Bottom line: Last Wednesday, US ADP Non-farm Employment data markedly beat expectations, and the previous month's reading was also revised higher. The hope was that this would translate into a strong Change in Non-Farm Payroll stat on Friday, but unfortunately, that wasn’t the case. Instead, the crucial figure came out at 145k, which is just about enough to keep up with the pace of population growth. Average Hourly Earnings also underwhelmed, but it is worth bearing in mind that these are monthly readings which are prone to volatility and subsequent vision. Now that the Iranian crisis is seemingly behind us, the path is again clear for markets to make some positive forward progress. We’re just waiting for it to materialise before the next incident obstructs progress, once again.
This morning, Sterling dipped below the 1.30 mark against the Greenback for the first time in 2020 as more members of the Bank of England hinted at a potential interest rate cut in the coming months. Sterling’s trade-weighted Index has fallen below the 50-day moving average in what could be a sign of further weakness to come. UK GDP and manufacturing data disappointed this morning, contributing to further losses for the Pound.
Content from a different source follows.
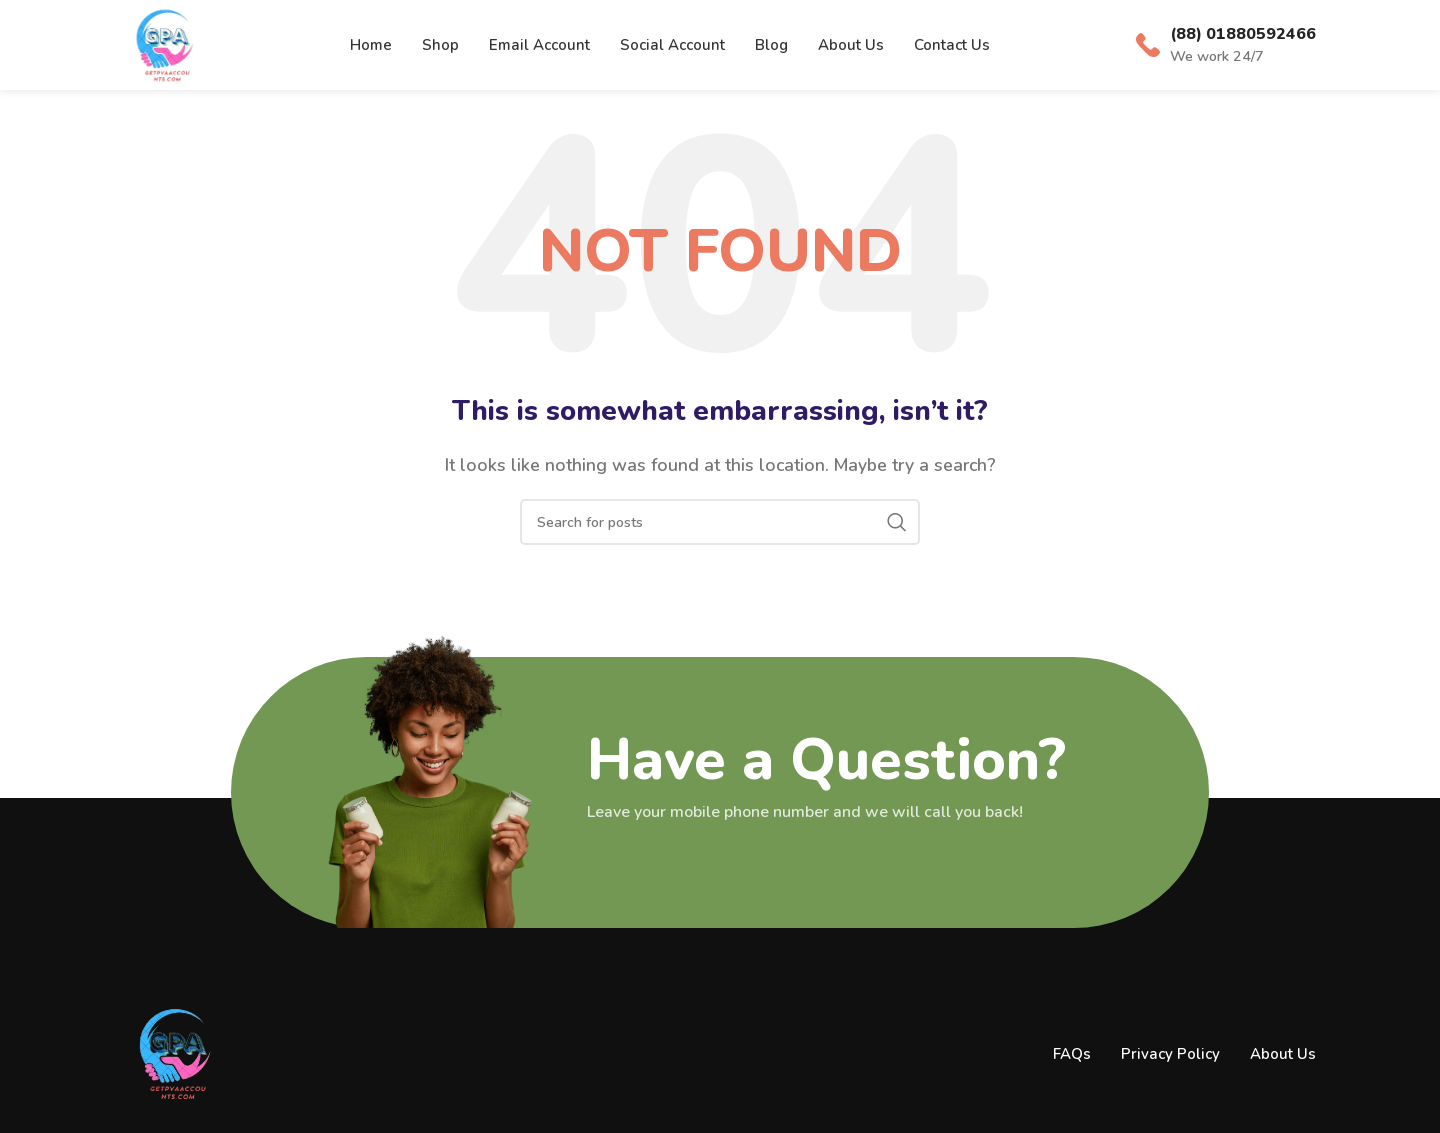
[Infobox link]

In contrast to the Pound’s Index, the Euro trade-weighted Index has jumped above its 50-day moving average as improved global conditions have eased concerns for the outlook in the bloc. An improvement in sentiment will continue to benefit the common currency as investors pull out of the safe-haven Dollar.
The Euro is trading higher against the Greenback after pulling through the 1.11 mark late on Friday. Optimism has stemmed from the impending sign-off of the US-China phase one trade deal. Weaker jobs data also contributed to a broad pullback in the Dollar Index on Friday. The direction of the currency pair this week will hinge on a slew of data releases to come from both regions.